When using grep under LANG=en_GB.UTF8 it searches insensitive to case. $ export LANG=en_GB.UTF-8 $ echo ABC | grep [a-z] ABC $ echo abc | grep [A-Z] abc If I unset the LANG, then it returns to 'normal' behaviour. $ unset LANG $ echo ABC | grep [a-z] $ echo abc | grep [A-Z] Needless to say this is very counter intuitive. It seems sed is also affected see bug 208051. Reading in the "man grep" it says: "Many locales sort characters in dictionary order, and in these locales [a-d] is typically not equivalent to [abcd]; it might be equivalent to [aBbCcDd], for example. To obtain the traditional interpretation of bracket expressions, you can use the C locale by setting the LC_ALL environment variable to the value C." So OK, obviously the UTF8 locale is one of these cases. But do we truly want grep to behave in this manner by default? Surely it is more sensible to have it behave under the default collating method. I put this as a request to have LC_COLLATE="C" put into the profile to remove this odd default. PS: I see that comment #4 on bug 208051 suggests that reading the documentation is enough, and I agree it does describe the issue but the question is what do we want as a default. Thanks!
[A-Z][a-z] is locale-specific; you need [[:upper:]] or [[:lower:]] or whatnot, and please stop filing support requests in bugzilla.

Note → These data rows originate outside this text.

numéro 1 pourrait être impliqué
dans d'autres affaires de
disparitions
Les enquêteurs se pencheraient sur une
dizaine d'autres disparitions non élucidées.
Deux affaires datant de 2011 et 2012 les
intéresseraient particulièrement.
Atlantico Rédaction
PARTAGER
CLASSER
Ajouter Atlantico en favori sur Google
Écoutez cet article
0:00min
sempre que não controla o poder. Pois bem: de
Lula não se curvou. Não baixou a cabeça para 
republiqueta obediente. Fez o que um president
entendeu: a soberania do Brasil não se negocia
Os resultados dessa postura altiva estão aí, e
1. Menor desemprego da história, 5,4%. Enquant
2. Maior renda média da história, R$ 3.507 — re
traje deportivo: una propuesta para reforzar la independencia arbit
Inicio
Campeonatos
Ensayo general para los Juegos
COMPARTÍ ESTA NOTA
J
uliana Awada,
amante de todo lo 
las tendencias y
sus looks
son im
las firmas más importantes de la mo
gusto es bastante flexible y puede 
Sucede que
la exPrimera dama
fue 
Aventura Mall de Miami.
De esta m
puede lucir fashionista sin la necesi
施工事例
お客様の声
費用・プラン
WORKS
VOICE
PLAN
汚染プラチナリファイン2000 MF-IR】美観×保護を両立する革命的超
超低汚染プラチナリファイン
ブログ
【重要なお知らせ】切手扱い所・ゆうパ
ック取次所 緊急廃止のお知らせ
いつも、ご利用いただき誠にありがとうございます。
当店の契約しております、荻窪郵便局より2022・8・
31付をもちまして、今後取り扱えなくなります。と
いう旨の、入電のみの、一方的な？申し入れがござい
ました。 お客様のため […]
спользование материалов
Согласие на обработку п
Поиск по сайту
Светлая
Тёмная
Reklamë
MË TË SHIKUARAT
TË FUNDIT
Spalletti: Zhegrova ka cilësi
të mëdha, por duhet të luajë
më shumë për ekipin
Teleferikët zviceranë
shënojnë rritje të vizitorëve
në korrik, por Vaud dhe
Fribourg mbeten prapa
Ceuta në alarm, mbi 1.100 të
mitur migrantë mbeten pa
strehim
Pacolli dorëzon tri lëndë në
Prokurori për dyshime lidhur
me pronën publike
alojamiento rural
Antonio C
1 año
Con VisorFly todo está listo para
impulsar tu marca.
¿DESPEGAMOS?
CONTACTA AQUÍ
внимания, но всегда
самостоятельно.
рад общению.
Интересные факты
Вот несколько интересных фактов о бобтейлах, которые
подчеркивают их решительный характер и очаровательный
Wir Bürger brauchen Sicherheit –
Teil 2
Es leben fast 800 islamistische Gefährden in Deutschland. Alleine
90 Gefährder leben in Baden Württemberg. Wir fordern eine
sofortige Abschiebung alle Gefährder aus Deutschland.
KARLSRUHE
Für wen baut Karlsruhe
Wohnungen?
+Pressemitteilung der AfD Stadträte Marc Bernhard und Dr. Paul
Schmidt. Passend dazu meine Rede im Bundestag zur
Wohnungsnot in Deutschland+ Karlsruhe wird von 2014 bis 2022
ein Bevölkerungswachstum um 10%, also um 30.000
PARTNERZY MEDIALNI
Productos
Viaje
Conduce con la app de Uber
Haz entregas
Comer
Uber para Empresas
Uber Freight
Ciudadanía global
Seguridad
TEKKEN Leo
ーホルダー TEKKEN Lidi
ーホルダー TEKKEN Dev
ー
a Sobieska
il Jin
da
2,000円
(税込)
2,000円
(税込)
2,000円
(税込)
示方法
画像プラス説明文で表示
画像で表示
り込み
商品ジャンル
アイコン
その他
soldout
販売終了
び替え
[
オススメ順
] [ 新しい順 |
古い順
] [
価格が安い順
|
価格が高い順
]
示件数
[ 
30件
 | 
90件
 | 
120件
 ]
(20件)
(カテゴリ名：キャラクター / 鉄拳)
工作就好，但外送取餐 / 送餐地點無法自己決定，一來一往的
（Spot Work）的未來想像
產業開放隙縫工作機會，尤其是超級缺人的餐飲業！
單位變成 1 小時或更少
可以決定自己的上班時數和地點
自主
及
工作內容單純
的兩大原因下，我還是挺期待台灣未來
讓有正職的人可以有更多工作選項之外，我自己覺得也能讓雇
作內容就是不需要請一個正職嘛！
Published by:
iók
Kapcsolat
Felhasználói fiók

I don't actually see anywhere that I am asking for "support" with grep? Instead I see a question regarding the default behaviour of grep and whether or not someone might want to alter the profile to stop this confusing behaviour. I can assure you that I would file my support requests in a forum where they can be discussed, not in bugzilla. This is not a bug with grep, this is a bug with the default environment of gentoo.
No, there's no bug with default environment of gentoo. Locales are *completely* something for user to configure.